After filing for Chapter 11 protection, California-Nevada continued contributing to the Fund. However, after nearly two years in bankruptcy, it sold its facilities and terminated almost all of its employees, triggering withdrawal liability. Under the Multiemployer Pension Plan Amendments Act of 1980, employers that cease participating in a multiemployer pension plan are liable for their share of the plan’s unfunded vested benefits. See 29 U.S.C. § 1381.
The Fund argued in the bankruptcy court that the portion of California-Nevada’s withdrawal liability arising post-petition constituted an administrative expense. The Bankruptcy Code’s definition of administrative expenses includes compensation for services rendered by employees post-petition. See 11 U.S.C. §503(b)(1)(A). Courts in the Ninth Circuit (which includes California) have held that, for the payment of such compensation to qualify as an administrative expense, it must also “directly and substantially” benefit the bankruptcy estate.
The issue before Bankruptcy Judge Charles Novak was whether California-Nevada directly and substantially benefitted when it incurred the post-petition portion of the withdrawal liability. Relying on Sixth Circuit precedent, see UMW 1974 Plan & Trust v. Lexington Coal Co., LLC, 396 B.R. 461 (6th Cir. B.A.P. 2008), the company argued that the post-petition withdrawal liability it incurred was entirely unrelated to the benefit it received from its employees’ post-petition work.
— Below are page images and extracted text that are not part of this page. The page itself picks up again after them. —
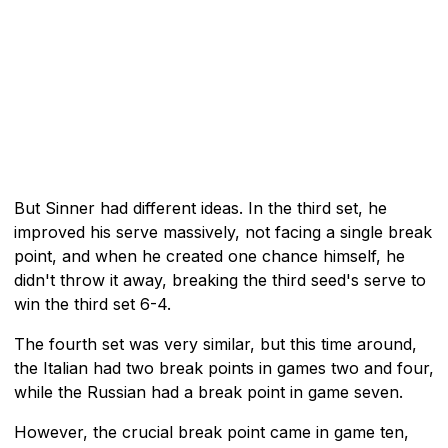
But Sinner had different ideas. In the third set, he
improved his serve massively, not facing a single break
point, and when he created one chance himself, he
didn't throw it away, breaking the third seed's serve to
win the third set 6-4.
The fourth set was very similar, but this time around,
the Italian had two break points in games two and four,
while the Russian had a break point in game seven.
However, the crucial break point came in game ten,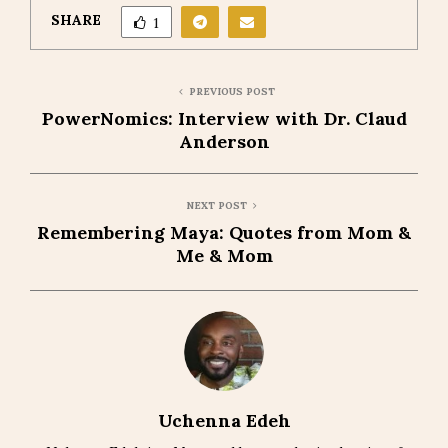
SHARE
1
PREVIOUS POST
PowerNomics: Interview with Dr. Claud
Anderson
NEXT POST
Remembering Maya: Quotes from Mom &
Me & Mom
Uchenna Edeh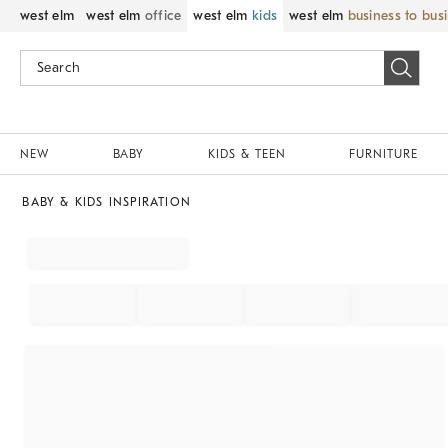
west elm
west elm
office
west elm
kids
west elm
business to bus
NEW
BABY
KIDS & TEEN
FURNITURE
BABY & KIDS INSPIRATION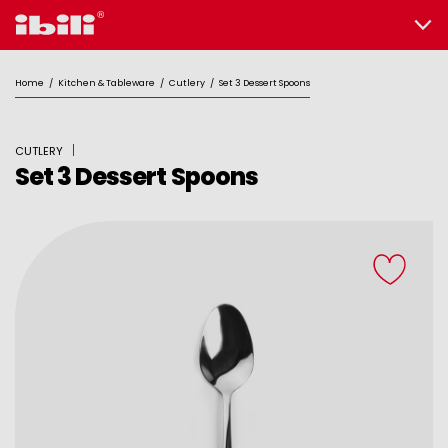
Home
/
Kitchen & Tableware
/
Cutlery
/
Set 3 Dessert Spoons
CUTLERY
Set 3 Dessert Spoons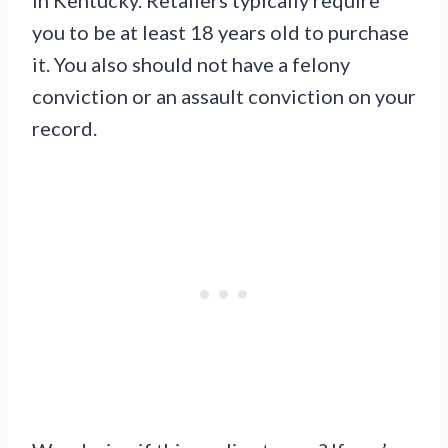
in Kentucky. Retailers typically require
you to be at least 18 years old to purchase
it. You also should not have a felony
conviction or an assault conviction on your
record.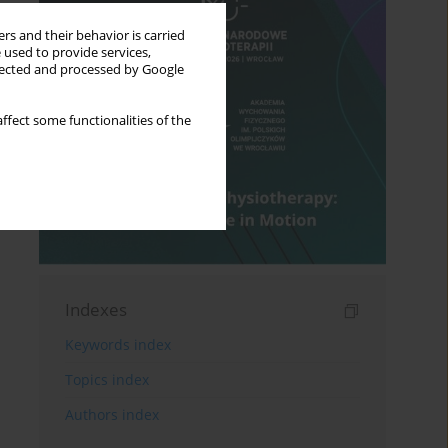
rs and their behavior is carried
 used to provide services,
llected and processed by Google
ffect some functionalities of the
Indexes
Keywords index
Topics index
Authors index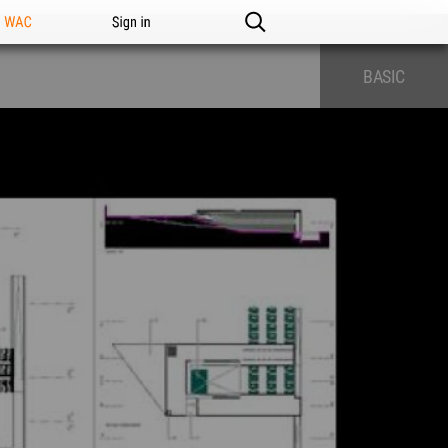
n WAC
Sign in
BASIC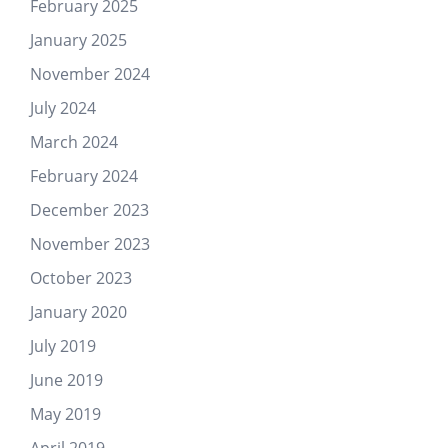
February 2025
January 2025
November 2024
July 2024
March 2024
February 2024
December 2023
November 2023
October 2023
January 2020
July 2019
June 2019
May 2019
April 2019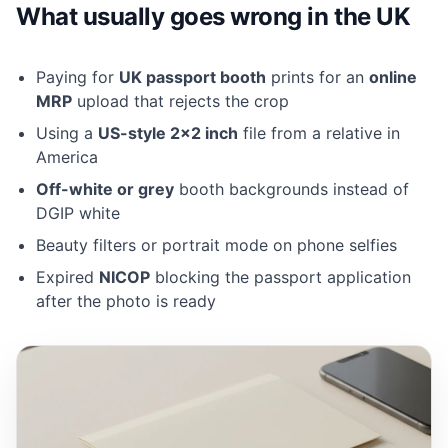
What usually goes wrong in the UK
Paying for
UK passport booth
prints for an
online
MRP
upload that rejects the crop
Using a
US-style 2×2 inch
file from a relative in
America
Off-white or grey
booth backgrounds instead of
DGIP white
Beauty filters or portrait mode on phone selfies
Expired
NICOP
blocking the passport application
after the photo is ready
It noted that the calculation of the amount of the withdrawal liability corresponding to the post-petition work turned on facts unrelated to that work, such as actuarial assumptions about the pension funds’ retirees, assumptions about the fund’s investment results, and assumptions about the rate of contributions from participating employers.
Relying on precedent from the Third Circuit, see In re Marcal Paper Mills, Inc., 650 F.3d 311 (3d Cir. 2011), the Fund argued that the post-petition tranche of the withdrawal liability constituted an administrative expense because the employer paid it in exchange for its employees’ post-petition work. Judge Novack agreed, reasoning that the employer had promised to provide its employees with pension benefits as part of their compensation package, and that the possibility of the employer having to pay withdrawal liability constituted part of that promise. “While Cal-Nevada’s withdrawal liability may be a function of several non-employment related factors,” Judge Novack wrote, “its payment ensures that the Pension Fund will have sufficient funds to keep Cal-Nevada’s defined benefit promise to the Employees.”
The judge got it right by following the Third Circuit’s approach, holding that post-petition withdrawal liability is “part of the bargained-for” cost of the employees’ post-petition services to the debtor, and thus constitutes an administrative expense.